## Aim of the task
Every line below between the one holding "KAGOSHIMA (384, 277)" and the one holding "NAGANO (493, 212)", inclusive, should be copied exactly, and no other line.

## Data excerpts
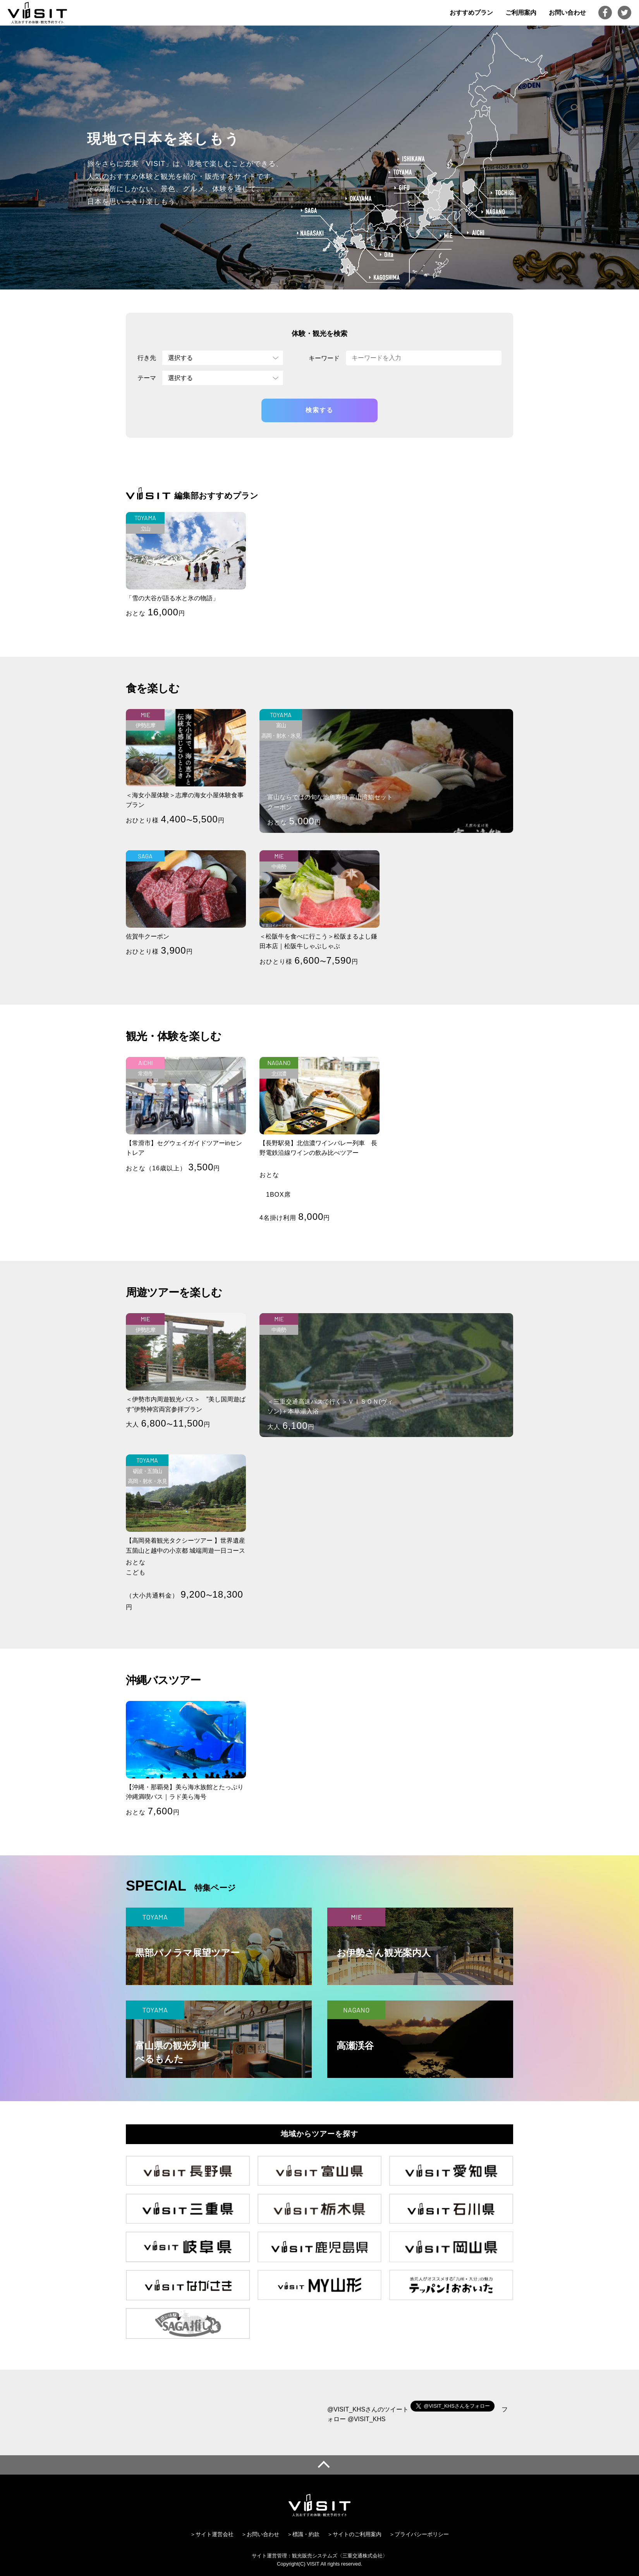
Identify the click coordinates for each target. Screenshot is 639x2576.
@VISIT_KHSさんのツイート (368, 2409)
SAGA (309, 210)
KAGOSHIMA (384, 277)
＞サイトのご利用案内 (354, 2534)
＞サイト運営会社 (212, 2534)
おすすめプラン (471, 12)
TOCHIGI (502, 193)
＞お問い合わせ (260, 2534)
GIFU (402, 188)
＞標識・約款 (303, 2534)
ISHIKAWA (411, 159)
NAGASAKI (311, 233)
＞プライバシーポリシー (419, 2534)
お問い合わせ (567, 12)
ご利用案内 (520, 12)
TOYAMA (400, 172)
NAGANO (493, 212)
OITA (387, 255)
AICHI (476, 233)
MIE (447, 236)
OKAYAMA (359, 198)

## Answer for this exercise
KAGOSHIMA (384, 277)
＞サイトのご利用案内 (354, 2534)
＞サイト運営会社 (212, 2534)
おすすめプラン (471, 12)
TOCHIGI (502, 193)
＞お問い合わせ (260, 2534)
GIFU (402, 188)
＞標識・約款 (303, 2534)
ISHIKAWA (411, 159)
NAGASAKI (311, 233)
＞プライバシーポリシー (419, 2534)
お問い合わせ (567, 12)
ご利用案内 (520, 12)
TOYAMA (400, 172)
NAGANO (493, 212)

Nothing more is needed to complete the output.